I motivi «L’Usb ritiene che l’Asm – si legge in una nota Usb – non rientri tra le società per le quali esistono obblighi stringenti in base ai requisiti previsti dalle normative nazionali in merito, che possano prefigurare la necessità di cessione di quote di capitale, questioni che da tempo sono state evidenziate con comunicati ed iniziative pubbliche rivolte al territorio. Per questo è stato chiesto l’annullamento di tutti gli atti relativi alla programmazione della vendita di quote Asm, la revisione del piano industriale e l’apertura di un tavolo di confronto con tute le realtà sociali e sindacali coinvolte a vario titolo nella riorganizzazione di questa società partecipata».

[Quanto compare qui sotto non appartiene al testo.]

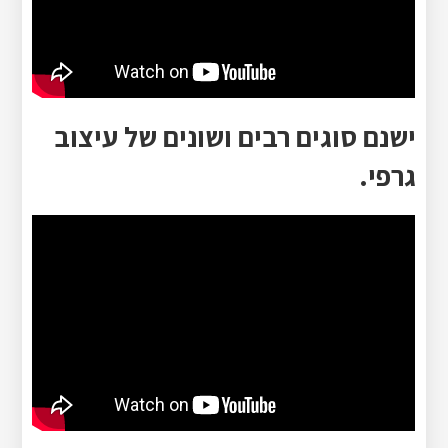
ישנם סוגים רבים ושונים של עיצוב
גרפי.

La parte del Comune Il Comune di Terni, tramite l’assessore Vittorio Piacenti D’Ubaldi ha riferito che «la cessione di quote Asm – proseguono le Usb – prevista nel piano industriale è, per ora, una mera ipotesi e tale cessione non farebbe comunque parte del piano di risanamento del Comune». L’Usb, rappresentata dalle Rsu Giuliano Poli e Luciano Novelli, nonché dalla componente dell’esecutivo nazionale Carmela Bonvino, ha ritenuto «non sussistano le condizioni per sospendere lo stato di agitazione, riservandosi di valutare i successivi atti dell’amministrazione comunale. Appuntamento quindi per i lavoratori, le Rsu e le organizzazioni sindacali a lunedì 7 novembre a Palazzo Spada quando il consiglio sarà chiamato a continuare la discussione sull’approvazione del piano industriale Asm e su una serie di atti d’indirizzo collegati».